New Push for Redistricting Reform

Redistricting: critics say it's a core issue that leads to corruption and bad public policy. Today, an effort to create an independent commission to redraw state legislative boundaries is getting a reboot. A similar grassroots effort tried and failed to get a referendum on last November's ballot to change the constitution and allow for an independent remap process. So why do backers believe this one will succeed?

They say they’ve fixed the constitutional issues that squelched last year’s effort. And they have bigwig civic leaders behind this campaign – people like Bill Daley, Don Thompson, the former CEO of McDonald’s, Dennis Fitzsimmons, former CEO of the Tribune Company, and former Playboy CEO Christie Hefner. They say the goal is to change the once every 10-year process of redrawing legislative boundaries – a process that is controlled by the majority political party in Springfield, resulting in a jigsaw puzzle-type map that favors the incumbent – and put it in the hands of a nonpartisan commission.

“There is an inherent conflict of interest when legislators draw the districts they run in,” Hefner said. “To replace that system with a nonpartisan, strict, transparent system is good for government and good for voters.”

The renewed effort would need to get nearly 300,000 valid signatures to put an amendment before voters on the next election ballot. After that, it has to survive challenges to its legality. During the last cycle, the challenge was brought by House Speaker Mike Madigan’s top attorney – Mike Kasper, who concurrently challenged the term limits amendment backed by Gov. Bruce Rauner. Cook County Circuit Court Judge Mary Mikva threw both amendments out, but said that, with changes, a remap amendment could one day pass constitutional muster.

Specifically, the old amendment was not allowed because it mandated that anyone serving on the 11-member commission to redraw maps would be barred from running for political office for the next 10 years. The supporters say this time, that requirement is gone.

“There was a lot of extraneous language attached to the 2014 amendment,” says Patrick Brady, a Republican attorney who is working on the Fair Maps Amendment. “So what we did was streamline it. There is less for the Supreme Court to hang on to and say, ‘for this reason, we’re throwing it out.’” 

But the field organizer for last year’s remap effort sent out a letter to volunteers saying he would not work with this new campaign because he felt it was too business-like. And one of the election lawyers for last year’s effort – Michael Dorf – says there are still too many legal issues for this to be successful.

“What the proponents of the amendment are trying to do is make this totally nonpartisan. What they should be doing is making it bipartisan,” Dorf said. “It can be bipartisan, Republicans and Democrats should both choose the members. I think that solves all the constitutional problems. The way they have it, making it nonpartisan, creates too many restrictions. It’s everything that Judge Mikva said they can’t do.”
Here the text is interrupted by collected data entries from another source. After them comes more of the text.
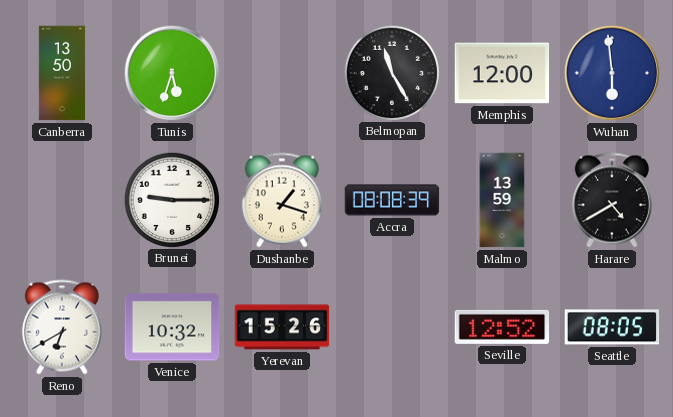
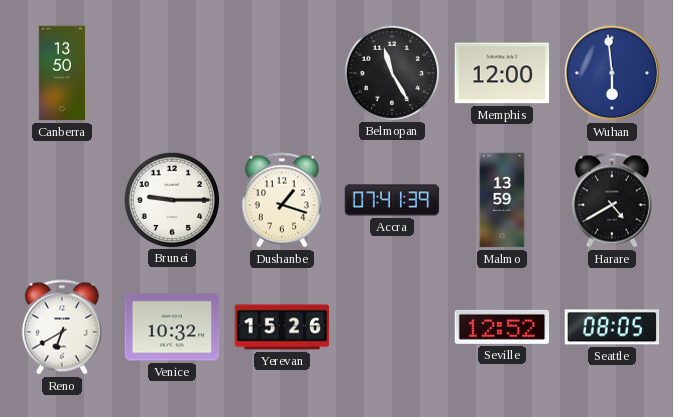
Tunis: 5:33 -> none
Accra: 08:08 -> 07:41
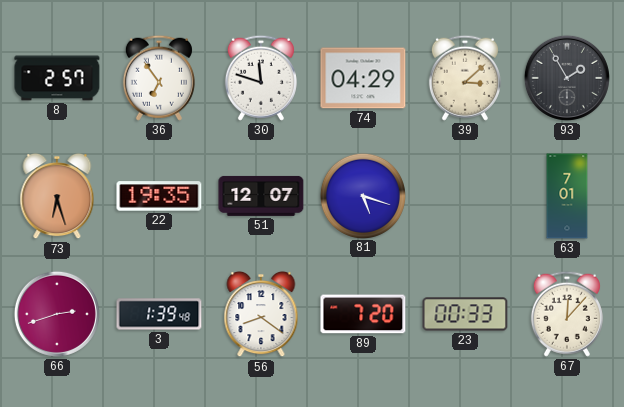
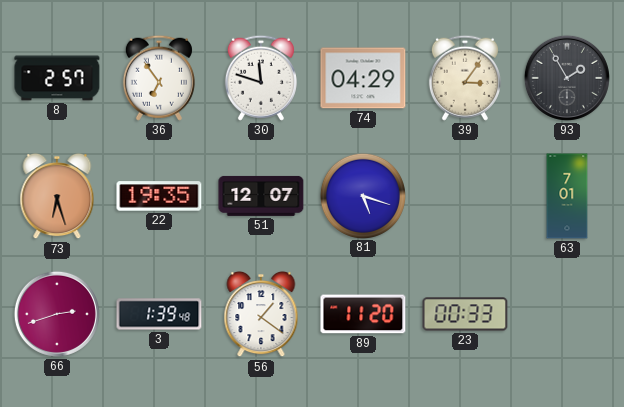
39: 3:08 -> 3:06
56: 8:21 -> 1:21
89: 7:20 -> 11:20
67: 12:07 -> none
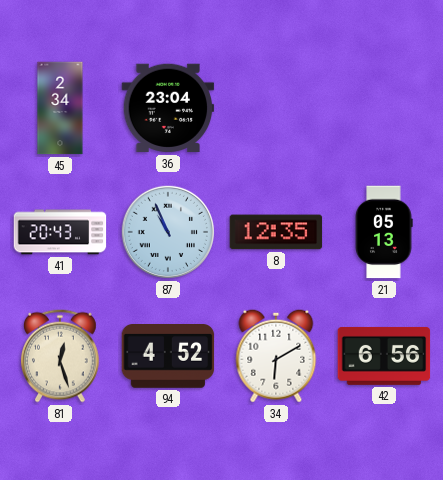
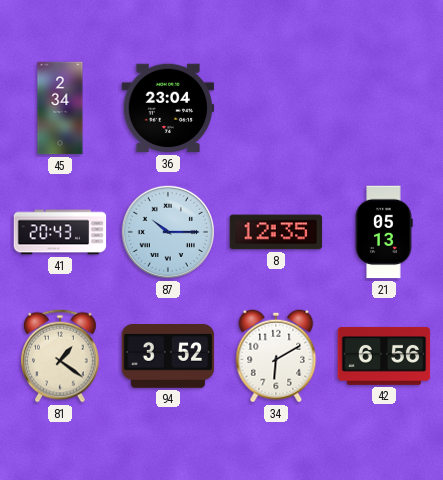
87: 10:56 -> 10:15
81: 12:27 -> 1:21
94: 4:52 -> 3:52
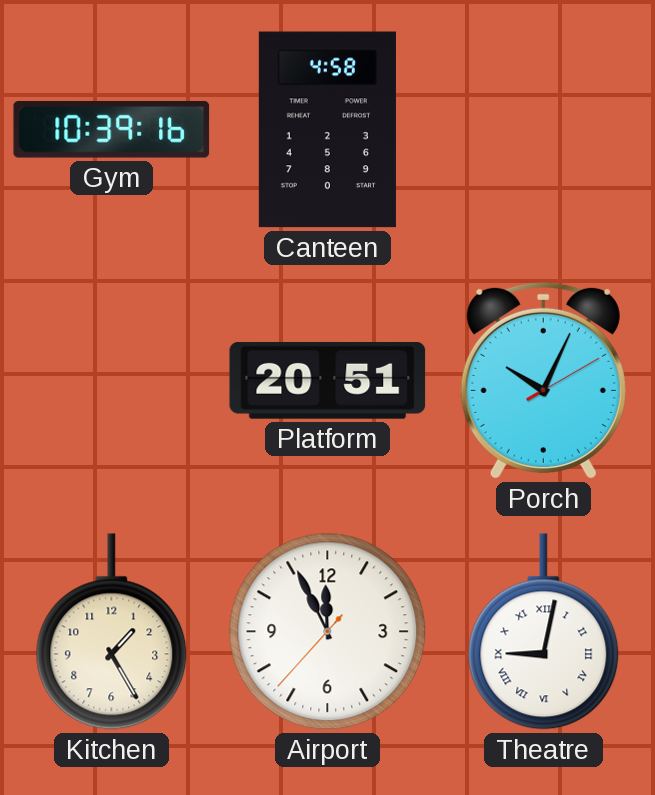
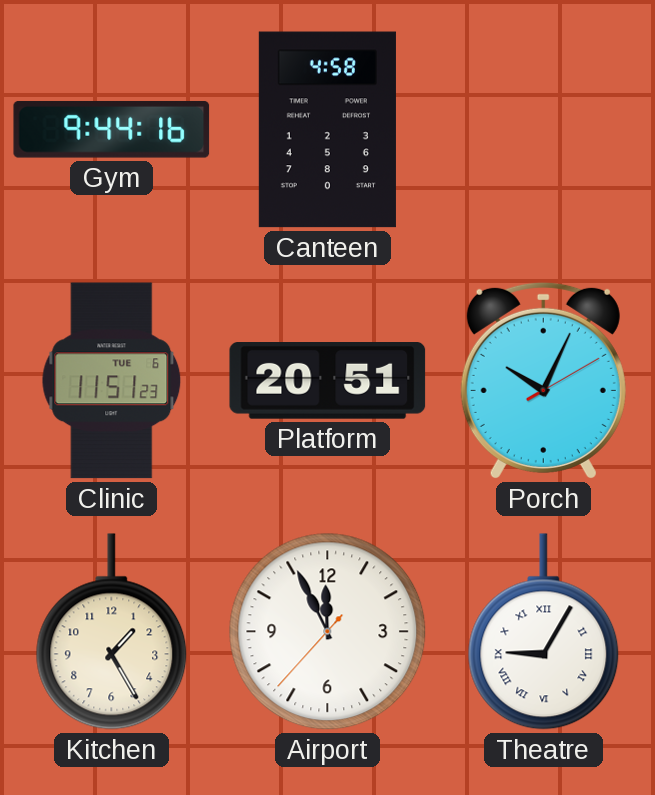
Gym: 10:39 -> 9:44
Clinic: none -> 11:51
Theatre: 9:02 -> 9:05
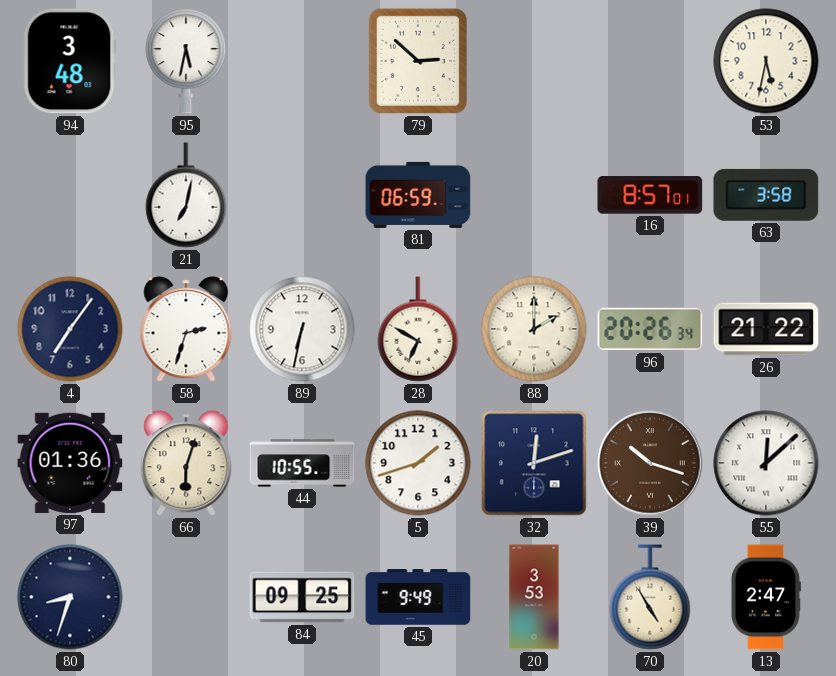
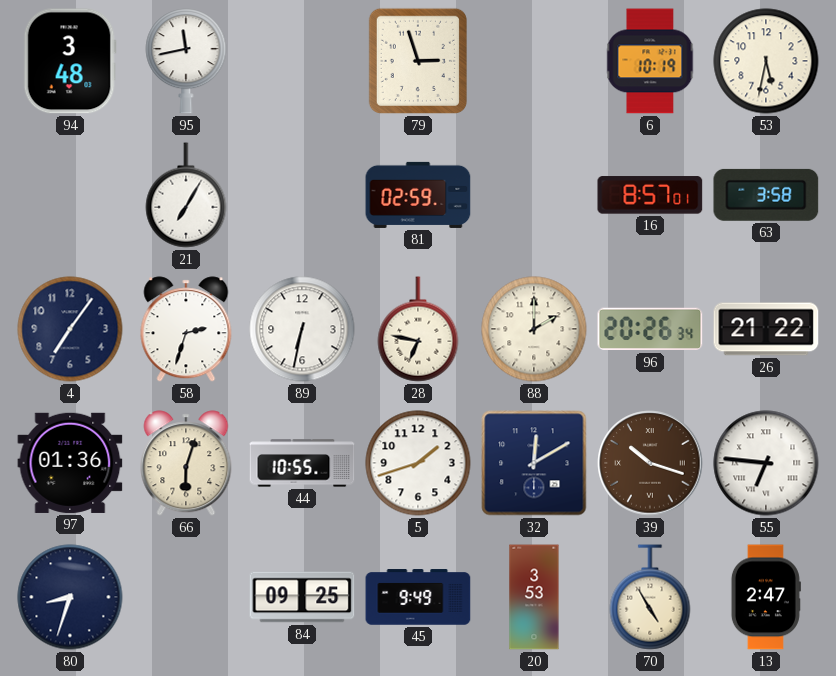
95: 5:32 -> 11:43
79: 2:52 -> 2:57
6: none -> 10:19
21: 7:02 -> 7:05
81: 06:59 -> 02:59
28: 6:50 -> 6:47
32: 12:12 -> 12:10
55: 12:08 -> 6:46
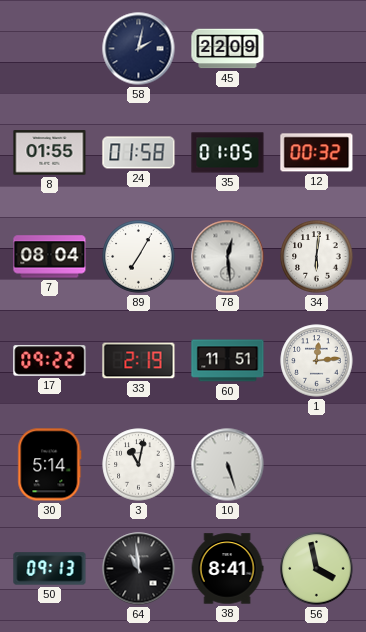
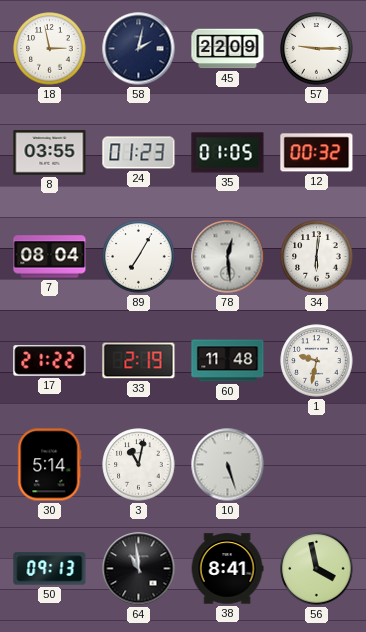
18: none -> 2:58
57: none -> 9:15
8: 01:55 -> 03:55
24: 01:58 -> 01:23
17: 09:22 -> 21:22
60: 11:51 -> 11:48
1: 12:14 -> 9:32
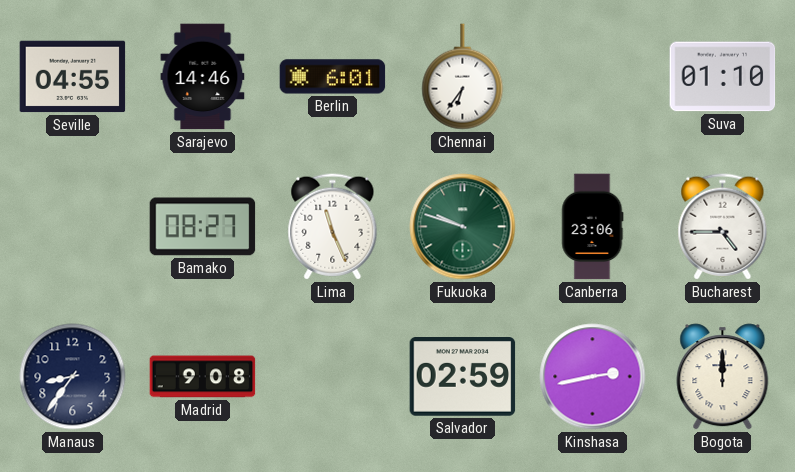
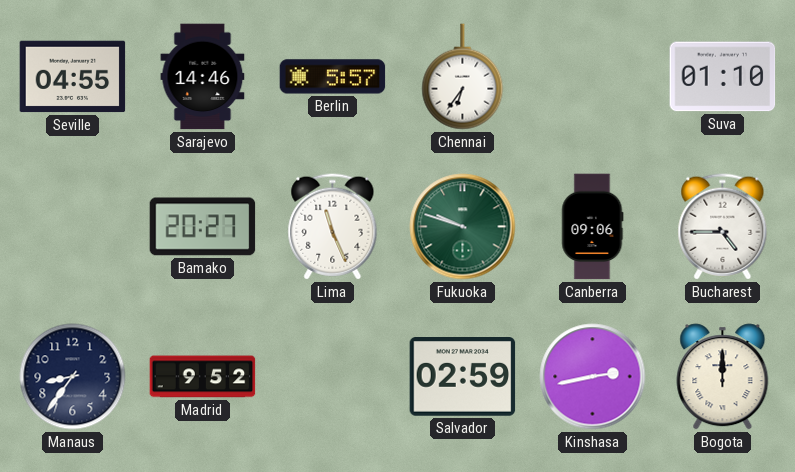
Berlin: 6:01 -> 5:57
Bamako: 08:27 -> 20:27
Canberra: 23:06 -> 09:06
Madrid: 9:08 -> 9:52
There’s also been concern expressed among some that Fair Maps is nothing more than a Republican front group backed by Gov. Rauner to attempt to win back the general assembly for the GOP.  That’s a charge that noted progressive Hefner disputed.

“This effort started under a democratic governor,” she said. “It’s really important to recognize that this improvement of the system is a reform that will benefit everybody.”

Meanwhile, Gov. Rauner in Springfield said he supports the new effort, saying of the current process:

“It diminishes our democracy, it takes away from two party democracy, both parties are guilty of it. I'm a strong believer that we should have redistricting reform. It takes partisan politics as much out of it as possible and allows voters real choice and real competition in general elections.”